Соображение Блаженного Августина о том, что в сердцевине преступления зияет пустота, приемлемо лишь отчасти — оно учитывает только точку зрения потерпевшей стороны. Пустившийся во все тяжкие ощущает нехватку жизненного времени, подобно любому из смертных.В отличие от прочих, он, однако, находит выход из цейтнота не в чем ином, как в присвоении себе такой привилегии, которая позволяет ему властвовать над смертью Другого (или, по меньшей мере, ввергать Другого в состояние недостачи). Преступник испытывает особую эмпатию, не пониженную, как полагают психокриминологи, а повышенную — он способен вчувствоваться в Другого даже тогда, когда того как бы нет. В танатологическом сопереживании Другому преступник возмещает собственную финальность, попирает свою смерть чужой, надеется выиграть для себя время, убывающее у сопряженного «я». Управляя Танатосом, он, как ни парадоксально это звучит, самоубийствен применительно к своей жертве. Такое остраненное самоубийство переносит индивида за порог его будущего отсутствия. Исламистские террористы-смертники — из того же ряда: ведь им грезится ожидающее их райское блаженство. Какой бы ни была фактическая нажива преступника, его всегдашнее сокровенное приобретение — нейтрализованное Ничто. Оно ни praesentia, ни absentia — и потому дерзость, риск, головокружительное упоение лихостью; оно несказуемое пребывание в небытном — и потому противозаконный поступок скрытен даже в условиях, когда за ним не маячит угроза возмездия, как во многих случаях государственного произвола.

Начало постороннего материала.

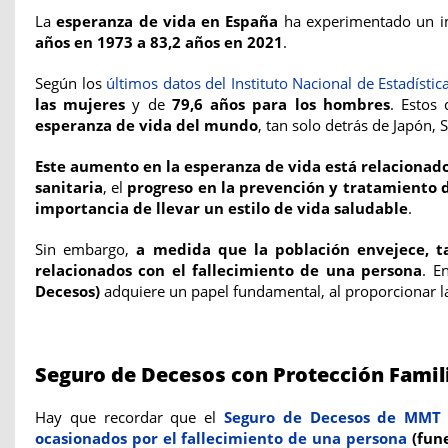
La
esperanza de vida en España
ha experimentado un i
años en 1973 a 83,2 años en 2021
.
Según
los
últimos datos del Instituto Nacional de Estadístic
las mujeres
y de
79,6 años para los hombres
. Estos 
esperanza de vida del mundo
, tan solo detrás de Japón, 
Este aumento en la esperanza de vida está relacionado
sanitaria
, el
progreso en la prevención y tratamiento
importancia de llevar un estilo de vida saludable
.
Sin embargo,
a medida que la población envejece, t
relacionados con el fallecimiento de una persona
. E
Decesos)
adquiere un papel fundamental, al proporcionar 
Seguro de Decesos con Protección Fami
Hay que recordar que el
Seguro de Decesos de MMT
ocasionados por el fallecimiento de una persona
(fun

К узурпированию чужого времени субъект побуждается расстройством биографической связности, разрывом в персональной истории, отпадением от прежнего «я»-образа. Пассивное отношение к такого рода амнезии делает нас конформистами, безропотно соглашающимися с текущим положением дел, с темпоральным контекстом. Активное преодоление беспамятства ведет к преступной компенсации дефицита за счет окружающих, расстающихся с привычным распорядком жизни, если не с ней самой. Ситуации, в которых будущему делинквенту приходится терять себя и свое прошлое, весьма разнообразны. К ним принадлежат: отчаяние неудачников, алкогольный делириум, явление эротической телесности у подростков, миграция, всяческие сшибки эпох. Чем резче переход общества от прошлого к настоящему (например, в послевоенные и по-революционные периоды), тем более массовой становится криминогенность (подчас в ней проступают черты социально-политического протеста, как то было в годы хрущевской «оттепели», когда приказному хозяйствованию бросила вызов чрезвычайно распространившаяся в больших городах Советского Союза контрабанда — фарцовка).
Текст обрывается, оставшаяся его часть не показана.